Looking underneath the Mansueto

Jordan Holliday / The Chicago Maroon


Jordan Holliday / The Chicago Maroon

Jordan Holliday / The Chicago Maroon

Jordan Holliday / The Chicago Maroon

Once the Mansueto Library is completed—in spring 2011, if plans proceed apace—it will no doubt be among the world's most unusual research facilities, a novel combination of underground storage space and automated retrieval systems, all situated beneath a translucent, half-dome reading room.

Mike Natarus, Facilities Services' Senior Project Manager for the Mansueto, and Judith Nadler, the Director of the University Library, recently opened the construction site to a group of local media for a first hand over (and under) view of the great glass egg, the reading and research area within it, and the wide open space below. Here's a taste of the tour.

Nadler expects that the finished product will be a model for leading academic libraries here and abroad, but for now, the Mansueto is a tangle of curved crossbeams and scaffolding above the surface and, invisible to passersby, a cavernous five-story substructure below, which will hold nearly fourth-fifths as many volumes (3.5 million) as the Reg itself (about 4.4 million).

For the time being, the underground portion of the Library is accessible by two staircases along its eastern and western walls.

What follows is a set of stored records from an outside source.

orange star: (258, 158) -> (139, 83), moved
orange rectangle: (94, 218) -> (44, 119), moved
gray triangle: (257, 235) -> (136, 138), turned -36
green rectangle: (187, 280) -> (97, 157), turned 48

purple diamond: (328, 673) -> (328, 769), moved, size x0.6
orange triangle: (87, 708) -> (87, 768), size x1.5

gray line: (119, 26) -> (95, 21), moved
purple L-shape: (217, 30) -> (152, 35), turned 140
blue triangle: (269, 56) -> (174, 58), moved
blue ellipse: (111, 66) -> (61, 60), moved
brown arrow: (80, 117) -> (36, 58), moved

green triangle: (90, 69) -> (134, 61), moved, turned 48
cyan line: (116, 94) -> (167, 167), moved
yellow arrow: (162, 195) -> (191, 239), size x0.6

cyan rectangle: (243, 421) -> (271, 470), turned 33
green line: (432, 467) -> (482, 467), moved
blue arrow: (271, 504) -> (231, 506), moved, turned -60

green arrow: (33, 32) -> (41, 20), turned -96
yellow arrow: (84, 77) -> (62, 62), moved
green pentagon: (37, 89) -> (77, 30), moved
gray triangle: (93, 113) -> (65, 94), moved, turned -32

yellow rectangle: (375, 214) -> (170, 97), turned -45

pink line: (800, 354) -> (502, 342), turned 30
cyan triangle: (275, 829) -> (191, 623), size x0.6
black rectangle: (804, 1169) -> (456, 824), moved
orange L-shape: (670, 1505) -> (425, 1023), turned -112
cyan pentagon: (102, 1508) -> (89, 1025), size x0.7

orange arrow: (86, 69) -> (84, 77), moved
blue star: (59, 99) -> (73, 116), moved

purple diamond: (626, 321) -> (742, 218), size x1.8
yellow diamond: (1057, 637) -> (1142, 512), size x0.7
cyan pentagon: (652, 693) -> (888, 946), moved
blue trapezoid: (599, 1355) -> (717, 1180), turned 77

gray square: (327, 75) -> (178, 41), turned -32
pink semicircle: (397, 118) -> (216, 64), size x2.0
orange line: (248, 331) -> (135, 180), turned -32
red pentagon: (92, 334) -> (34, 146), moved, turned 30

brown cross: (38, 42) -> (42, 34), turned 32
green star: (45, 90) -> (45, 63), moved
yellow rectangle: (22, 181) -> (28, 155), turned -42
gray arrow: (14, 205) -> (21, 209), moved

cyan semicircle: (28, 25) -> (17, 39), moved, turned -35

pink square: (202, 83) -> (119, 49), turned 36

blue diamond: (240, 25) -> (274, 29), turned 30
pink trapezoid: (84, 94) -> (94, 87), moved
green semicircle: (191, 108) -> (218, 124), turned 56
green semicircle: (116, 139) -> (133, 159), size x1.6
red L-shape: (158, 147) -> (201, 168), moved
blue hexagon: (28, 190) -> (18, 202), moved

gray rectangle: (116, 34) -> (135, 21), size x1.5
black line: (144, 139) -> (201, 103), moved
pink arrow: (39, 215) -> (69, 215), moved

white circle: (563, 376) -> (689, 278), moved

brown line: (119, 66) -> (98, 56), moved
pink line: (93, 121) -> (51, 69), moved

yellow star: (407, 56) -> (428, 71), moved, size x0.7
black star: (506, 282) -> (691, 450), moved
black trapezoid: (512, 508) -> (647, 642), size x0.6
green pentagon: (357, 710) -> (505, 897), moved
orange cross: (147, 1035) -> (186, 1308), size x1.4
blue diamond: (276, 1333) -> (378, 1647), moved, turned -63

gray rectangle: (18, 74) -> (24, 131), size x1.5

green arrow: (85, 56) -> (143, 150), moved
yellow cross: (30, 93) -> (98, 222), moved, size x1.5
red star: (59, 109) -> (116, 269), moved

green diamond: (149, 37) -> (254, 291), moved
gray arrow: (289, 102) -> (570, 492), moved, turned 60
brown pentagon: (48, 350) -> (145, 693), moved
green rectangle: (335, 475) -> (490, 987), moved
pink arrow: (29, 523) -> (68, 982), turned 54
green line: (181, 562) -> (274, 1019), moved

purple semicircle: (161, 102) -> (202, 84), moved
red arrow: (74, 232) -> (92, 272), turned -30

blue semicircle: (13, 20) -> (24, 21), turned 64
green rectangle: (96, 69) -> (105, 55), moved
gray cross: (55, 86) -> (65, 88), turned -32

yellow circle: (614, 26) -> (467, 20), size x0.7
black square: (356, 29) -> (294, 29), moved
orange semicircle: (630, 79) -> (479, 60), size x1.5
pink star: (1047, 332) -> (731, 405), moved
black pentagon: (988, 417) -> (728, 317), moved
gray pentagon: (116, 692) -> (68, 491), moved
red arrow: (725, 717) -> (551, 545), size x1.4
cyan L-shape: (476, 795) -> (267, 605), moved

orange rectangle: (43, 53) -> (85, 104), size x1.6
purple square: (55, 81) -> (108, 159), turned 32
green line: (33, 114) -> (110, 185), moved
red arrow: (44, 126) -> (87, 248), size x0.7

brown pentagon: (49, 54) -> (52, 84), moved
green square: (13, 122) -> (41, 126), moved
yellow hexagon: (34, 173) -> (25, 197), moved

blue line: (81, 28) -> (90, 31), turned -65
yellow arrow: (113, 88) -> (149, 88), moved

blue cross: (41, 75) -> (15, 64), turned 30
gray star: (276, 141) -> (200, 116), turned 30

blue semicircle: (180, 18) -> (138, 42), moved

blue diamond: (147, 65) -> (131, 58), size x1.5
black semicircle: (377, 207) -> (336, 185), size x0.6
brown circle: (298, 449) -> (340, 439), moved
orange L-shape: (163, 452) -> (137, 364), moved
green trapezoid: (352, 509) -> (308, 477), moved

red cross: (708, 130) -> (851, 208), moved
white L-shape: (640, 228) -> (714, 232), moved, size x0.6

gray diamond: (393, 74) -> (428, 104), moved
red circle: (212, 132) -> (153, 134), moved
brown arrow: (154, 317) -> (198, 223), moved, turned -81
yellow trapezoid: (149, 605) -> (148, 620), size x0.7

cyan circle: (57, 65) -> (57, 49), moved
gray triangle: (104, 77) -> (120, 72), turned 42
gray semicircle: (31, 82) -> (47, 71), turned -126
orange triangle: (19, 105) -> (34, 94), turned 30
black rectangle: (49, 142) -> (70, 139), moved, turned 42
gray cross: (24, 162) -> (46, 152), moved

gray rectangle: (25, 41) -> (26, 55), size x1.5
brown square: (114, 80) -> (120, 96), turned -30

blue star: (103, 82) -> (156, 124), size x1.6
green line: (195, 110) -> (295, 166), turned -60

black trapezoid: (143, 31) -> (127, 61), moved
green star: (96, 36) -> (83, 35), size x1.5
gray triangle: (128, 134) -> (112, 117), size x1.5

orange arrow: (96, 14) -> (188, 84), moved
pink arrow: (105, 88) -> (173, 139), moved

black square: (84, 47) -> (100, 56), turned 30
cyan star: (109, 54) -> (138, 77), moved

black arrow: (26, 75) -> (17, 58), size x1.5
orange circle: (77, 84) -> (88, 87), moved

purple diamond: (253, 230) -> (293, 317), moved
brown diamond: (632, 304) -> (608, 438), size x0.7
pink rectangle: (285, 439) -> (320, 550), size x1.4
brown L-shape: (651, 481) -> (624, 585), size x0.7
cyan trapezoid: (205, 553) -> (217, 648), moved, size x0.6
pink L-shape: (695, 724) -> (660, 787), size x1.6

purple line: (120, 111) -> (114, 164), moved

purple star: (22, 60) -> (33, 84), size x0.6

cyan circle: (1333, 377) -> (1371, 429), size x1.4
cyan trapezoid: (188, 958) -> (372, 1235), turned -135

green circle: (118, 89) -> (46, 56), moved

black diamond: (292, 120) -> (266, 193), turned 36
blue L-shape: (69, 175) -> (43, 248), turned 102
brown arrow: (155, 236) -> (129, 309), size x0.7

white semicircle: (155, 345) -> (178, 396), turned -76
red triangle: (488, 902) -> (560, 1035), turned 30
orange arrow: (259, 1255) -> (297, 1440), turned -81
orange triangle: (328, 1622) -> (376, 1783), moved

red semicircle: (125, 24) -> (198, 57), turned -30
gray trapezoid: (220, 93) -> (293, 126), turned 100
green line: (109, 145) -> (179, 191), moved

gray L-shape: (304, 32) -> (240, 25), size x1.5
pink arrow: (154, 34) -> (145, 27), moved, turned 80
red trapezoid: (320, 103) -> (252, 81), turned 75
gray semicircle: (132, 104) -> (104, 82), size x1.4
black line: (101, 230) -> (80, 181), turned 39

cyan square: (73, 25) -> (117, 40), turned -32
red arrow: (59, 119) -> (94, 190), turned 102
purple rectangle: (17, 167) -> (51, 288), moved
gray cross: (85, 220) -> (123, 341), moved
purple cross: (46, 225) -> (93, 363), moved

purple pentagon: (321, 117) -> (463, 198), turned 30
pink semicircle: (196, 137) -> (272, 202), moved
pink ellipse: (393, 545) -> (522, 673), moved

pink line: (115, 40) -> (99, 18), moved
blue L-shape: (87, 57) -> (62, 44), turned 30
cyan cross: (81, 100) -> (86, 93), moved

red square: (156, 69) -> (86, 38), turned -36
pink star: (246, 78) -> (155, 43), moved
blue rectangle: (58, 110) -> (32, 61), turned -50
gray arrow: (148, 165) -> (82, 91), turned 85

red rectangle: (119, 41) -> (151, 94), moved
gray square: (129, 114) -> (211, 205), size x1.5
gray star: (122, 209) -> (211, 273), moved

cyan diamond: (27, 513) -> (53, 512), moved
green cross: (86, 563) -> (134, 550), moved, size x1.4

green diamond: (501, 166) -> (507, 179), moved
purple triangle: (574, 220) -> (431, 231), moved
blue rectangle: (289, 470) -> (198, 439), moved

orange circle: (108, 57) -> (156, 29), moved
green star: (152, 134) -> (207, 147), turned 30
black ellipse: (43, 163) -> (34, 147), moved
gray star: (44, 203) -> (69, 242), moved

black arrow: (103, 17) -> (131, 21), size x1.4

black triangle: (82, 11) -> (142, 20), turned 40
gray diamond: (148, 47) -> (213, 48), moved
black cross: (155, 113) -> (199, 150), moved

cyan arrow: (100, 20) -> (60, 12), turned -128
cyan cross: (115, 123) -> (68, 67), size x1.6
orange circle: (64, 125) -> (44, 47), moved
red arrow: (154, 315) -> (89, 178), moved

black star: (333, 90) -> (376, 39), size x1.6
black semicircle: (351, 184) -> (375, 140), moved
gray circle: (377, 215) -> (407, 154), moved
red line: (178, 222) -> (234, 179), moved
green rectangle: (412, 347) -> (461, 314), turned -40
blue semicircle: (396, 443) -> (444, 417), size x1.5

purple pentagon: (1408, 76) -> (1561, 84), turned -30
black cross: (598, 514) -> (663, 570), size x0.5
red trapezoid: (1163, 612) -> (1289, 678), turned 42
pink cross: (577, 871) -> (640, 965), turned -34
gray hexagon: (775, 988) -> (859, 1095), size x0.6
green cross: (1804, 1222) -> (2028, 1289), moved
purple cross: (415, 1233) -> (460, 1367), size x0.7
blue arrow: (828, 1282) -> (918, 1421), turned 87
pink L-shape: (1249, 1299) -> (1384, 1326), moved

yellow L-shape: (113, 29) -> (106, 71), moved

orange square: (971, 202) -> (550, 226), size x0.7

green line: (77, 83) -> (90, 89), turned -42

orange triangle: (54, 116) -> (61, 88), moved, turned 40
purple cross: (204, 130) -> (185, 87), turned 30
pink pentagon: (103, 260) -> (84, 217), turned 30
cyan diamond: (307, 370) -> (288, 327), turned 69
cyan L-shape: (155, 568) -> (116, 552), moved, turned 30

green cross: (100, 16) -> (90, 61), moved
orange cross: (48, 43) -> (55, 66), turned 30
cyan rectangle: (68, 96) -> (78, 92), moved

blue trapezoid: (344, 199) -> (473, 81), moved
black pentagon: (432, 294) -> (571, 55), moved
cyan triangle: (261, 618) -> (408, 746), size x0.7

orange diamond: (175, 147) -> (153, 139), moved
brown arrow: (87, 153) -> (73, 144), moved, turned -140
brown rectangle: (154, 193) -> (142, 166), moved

Eventually maintenance workers and others making the descent will do so in a glass elevator, but such niceties are still months from being ready; during last Wednesday's tour, only the outer beams of the elevator shaft were in place.

Until the books arrive next year, the main attractions of the underground space are the five fifty-foot yellow cranes that will pick out patrons' requested materials and deliver them to the surface. The cranes, which are still mostly wrapped in plastic, will roll along parallel tracks of rails to reach the necessary bin or rack of books.

The distinction between bins and racks is an important one at the Mansueto. Most of the books stored there will be sorted by size into 2-foot by 4-foot bins, and when a book is requested, the cranes will bring its entire bin up to the circulation desk, where a library staffer will pull out the specific item.

Such containers wouldn't work as well for oversized or fragile materials, which will instead be kept on racks similar to normal library shelving. Whether a book is in a bin or a rack, Natarus said the turn around time from item request to checkout would be about five minutes, even at times of peak library traffic. (For a better sense of how the retrieval system works, see this animated video on the Mansueto project web site.)

The Mansueto won't be the first library or storage space to rely on mechanical retrieval of materials—Chicago State has a smaller automated set-up, and HK Systems, the company that built the Mansueto's cranes, designed the retrieval machines used in's warehouse—but it might be the first do so in such an unconventional environment.

"We're the first, to my knowledge, to be underground," Natarus said.

Going underground and automated has its advantages besides saving space. Light—natural or artificial—won't reach books in need of special preservation, and the temperature and humidity can be closely regulated.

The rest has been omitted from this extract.